Data in this exercise |

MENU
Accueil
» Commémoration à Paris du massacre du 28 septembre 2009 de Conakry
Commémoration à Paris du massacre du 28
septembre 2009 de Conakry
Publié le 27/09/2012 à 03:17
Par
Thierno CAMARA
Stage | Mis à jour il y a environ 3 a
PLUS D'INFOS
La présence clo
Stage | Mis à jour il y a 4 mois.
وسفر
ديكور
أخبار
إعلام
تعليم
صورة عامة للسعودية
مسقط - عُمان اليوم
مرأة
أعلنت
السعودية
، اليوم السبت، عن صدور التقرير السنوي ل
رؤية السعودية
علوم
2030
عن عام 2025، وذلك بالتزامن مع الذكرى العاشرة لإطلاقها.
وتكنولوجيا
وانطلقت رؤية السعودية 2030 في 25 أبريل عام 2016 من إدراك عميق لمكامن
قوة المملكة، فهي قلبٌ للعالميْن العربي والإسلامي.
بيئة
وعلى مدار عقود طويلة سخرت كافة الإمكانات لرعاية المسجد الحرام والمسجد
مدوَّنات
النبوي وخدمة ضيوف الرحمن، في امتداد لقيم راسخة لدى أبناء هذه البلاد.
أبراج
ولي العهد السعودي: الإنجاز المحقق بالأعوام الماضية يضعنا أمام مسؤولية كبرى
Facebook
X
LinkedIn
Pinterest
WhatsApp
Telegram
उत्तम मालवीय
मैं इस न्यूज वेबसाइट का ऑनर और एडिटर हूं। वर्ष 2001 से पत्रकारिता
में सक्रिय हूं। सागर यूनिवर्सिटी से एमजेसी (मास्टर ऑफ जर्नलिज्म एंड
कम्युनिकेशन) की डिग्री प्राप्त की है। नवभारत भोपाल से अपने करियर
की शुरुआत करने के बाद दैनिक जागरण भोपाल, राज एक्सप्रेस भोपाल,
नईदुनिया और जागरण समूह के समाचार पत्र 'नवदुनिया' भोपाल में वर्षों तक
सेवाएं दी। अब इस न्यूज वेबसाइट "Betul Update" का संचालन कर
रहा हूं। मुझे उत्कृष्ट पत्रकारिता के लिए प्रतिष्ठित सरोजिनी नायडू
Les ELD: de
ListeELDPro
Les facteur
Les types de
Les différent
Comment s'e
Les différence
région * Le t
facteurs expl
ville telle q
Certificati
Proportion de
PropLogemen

Exercise instructions | Return all lines in the entries above that carry the word "السعودية".

Answer below |
السعودية
رؤية السعودية
وانطلقت رؤية السعودية 2030 في 25 أبريل عام 2016 من إدراك عميق لمكامن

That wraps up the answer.